Bill Clinton’s crocodile tears
“The dilemma is, I believe, the classic dilemma of the poor; a choice between death and death. Either we enter a global economic system, in which we know we cannot survive, or, we refuse, and face death by slow starvation. With choices like these the urgency of finding a third way is clear. We must find some room to manoeuvre, some open space simply to survive.” – Jean-Bertrand Aristide, Eyes of the Heart, 2000.
Bill Clinton’s 1992 election took place during Haiti’s repressive Cedras regime, when President Aristide lived in exile in the United States. After Haiti’s 2010 earthquake, Clinton famously apologised for forcing Haiti to lower its rice tariffs during his administration. He acknowledged that he helped big Arkansas agro-businesses reap profits at the expense of Haiti’s rice farmers. But Clinton left a lot out of the story.

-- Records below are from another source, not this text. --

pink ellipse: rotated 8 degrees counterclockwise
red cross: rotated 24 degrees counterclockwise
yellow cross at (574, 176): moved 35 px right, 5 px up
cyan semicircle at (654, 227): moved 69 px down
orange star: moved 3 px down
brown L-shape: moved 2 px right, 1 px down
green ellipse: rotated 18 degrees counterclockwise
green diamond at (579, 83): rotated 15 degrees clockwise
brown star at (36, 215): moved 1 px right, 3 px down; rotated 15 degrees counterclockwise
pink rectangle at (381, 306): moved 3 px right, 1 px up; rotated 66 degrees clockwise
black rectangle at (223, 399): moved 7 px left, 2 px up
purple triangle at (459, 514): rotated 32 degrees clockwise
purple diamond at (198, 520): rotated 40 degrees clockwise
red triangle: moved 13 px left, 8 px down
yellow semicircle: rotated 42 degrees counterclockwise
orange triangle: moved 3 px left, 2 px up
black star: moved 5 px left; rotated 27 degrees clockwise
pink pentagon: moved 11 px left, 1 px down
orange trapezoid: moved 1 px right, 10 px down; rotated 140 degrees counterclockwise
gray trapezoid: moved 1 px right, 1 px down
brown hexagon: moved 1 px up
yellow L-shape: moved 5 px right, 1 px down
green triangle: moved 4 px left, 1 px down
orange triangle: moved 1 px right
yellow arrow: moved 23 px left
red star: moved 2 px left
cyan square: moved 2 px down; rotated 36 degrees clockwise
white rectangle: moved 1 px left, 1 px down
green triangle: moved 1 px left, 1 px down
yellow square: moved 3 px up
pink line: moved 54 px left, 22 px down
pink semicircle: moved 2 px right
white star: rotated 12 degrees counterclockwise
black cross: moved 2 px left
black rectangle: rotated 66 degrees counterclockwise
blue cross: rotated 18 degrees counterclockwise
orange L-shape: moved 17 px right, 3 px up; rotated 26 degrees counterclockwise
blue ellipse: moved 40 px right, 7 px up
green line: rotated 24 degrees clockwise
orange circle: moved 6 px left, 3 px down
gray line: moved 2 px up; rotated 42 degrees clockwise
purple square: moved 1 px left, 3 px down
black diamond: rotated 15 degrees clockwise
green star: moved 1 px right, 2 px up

Clinton posed as mediator between the coup leaders and President Aristide to negotiate the return of Haiti’s democratically elected government. He took advantage of this role to use the threat of continued repression as a bargaining chip. While the US stalled, demanding more and more economic concessions – not-so-covert support for Haiti’s military regime – the junta continued murdering supporters of the constitutional government. Within this coerced context, Aristide resisted the US neoliberal plan. He insisted that discussions demanded by the financial institutions for the proposed sales of state-owned enterprises include benefits for the poor – opportunities for co-ownership, funding for health and education, reparations to the victims of the coup. Aristide would later refuse to move forward with privatisation, disband the Haitian military over strong US objections, raise the minimum wage and bring paramilitary leaders charged with extra-judicial killings to justice.
By the time President Aristide returned to Haiti, the collapse of the country’s rice production was a fait accompli, victim of a long and deliberate US campaign waged against Haitian farmers in collusion with successive Haitian dictators and military regimes. Imported Miami rice constituted 80 percent of Haiti’s domestic consumption. Rice smuggling was common, enabled by the corrupt Cedras regime, which accepted bribes instead of enforcing tariffs.
Nothing changed after Clinton’s apology either. Haiti’s 2010 earthquake became yet another business opportunity for foreign corporations to overrun Haiti’s economy, while food aid, callously tossed off trucks to desperate Haitians, meant more revenue for US corporations. Nor should we let Clinton off the hook for forcibly repatriating thousands of Haitian “boat people” fleeing tyranny under the junta, and intercepting 12,000 other refugees who were illegally imprisoned at Guantanamo Bay.
Democracy and reparations
There are two opposing visions of Haiti’s future – one projected by Fanmi Lavalas benefits the poor majority; the other imposed by the United States and wealthy foreign nations enriches international corporations and the Haitian elite. What is clear is that Haiti’s people must prevail over foreign profits and the wealthy elite. This means real democracy and respect for Haitian sovereignty.
Democracy asks us to put the needs and rights of people at the centre of our endeavours. This means investing in people. Investing in people means first of all food, clean water, education and health care. These are basic human rights. It is the challenge of any real democracy to guarantee them – Jean-Bertrand Aristide, Eyes of the Heart.